Cette initiative ne constitue pas un fait isolé. Elle prolonge une série d’opérations déjà engagées dans différents points de la ville, notamment au centre-ville et sur l’axe menant vers la RTNC, où des constructions jugées anarchiques avaient été démolies, en particulier aux abords du mur FRETIN. Ces interventions successives dessinent les contours d’une politique urbaine davantage axée sur le contrôle et l’organisation de l’espace public.

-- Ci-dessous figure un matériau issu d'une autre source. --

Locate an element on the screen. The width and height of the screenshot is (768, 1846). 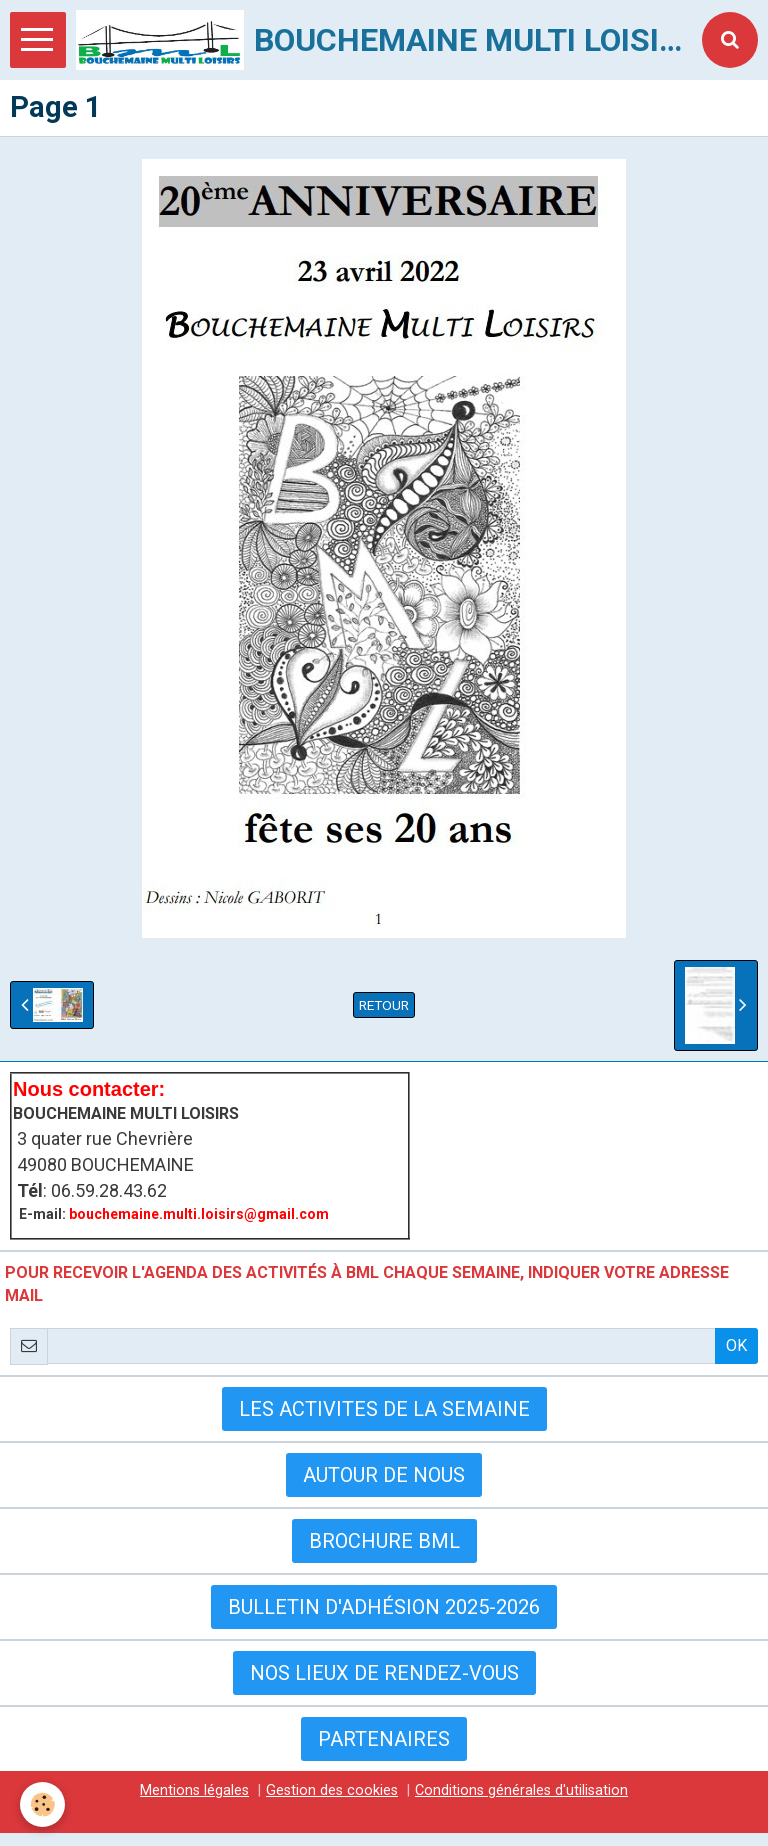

Au-delà de la stricte application des règles d’urbanisme, cette mesure souligne une tension persistante entre impératifs d’ordre public et réalités socio-économiques. Les marchés informels, souvent tolérés faute d’alternatives suffisantes, constituent pour de nombreux ménages une source essentielle de revenus. Leur encadrement, voire leur suppression, pose ainsi la question de solutions de repli durables.
En choisissant d’adresser un ultimatum clair, les autorités de Matadi affirment leur intention de restaurer la lisibilité et la fonctionnalité des espaces urbains stratégiques. Reste à observer, dans les semaines à venir, les modalités concrètes de mise en œuvre de cette décision, ainsi que ses répercussions sur le tissu économique local.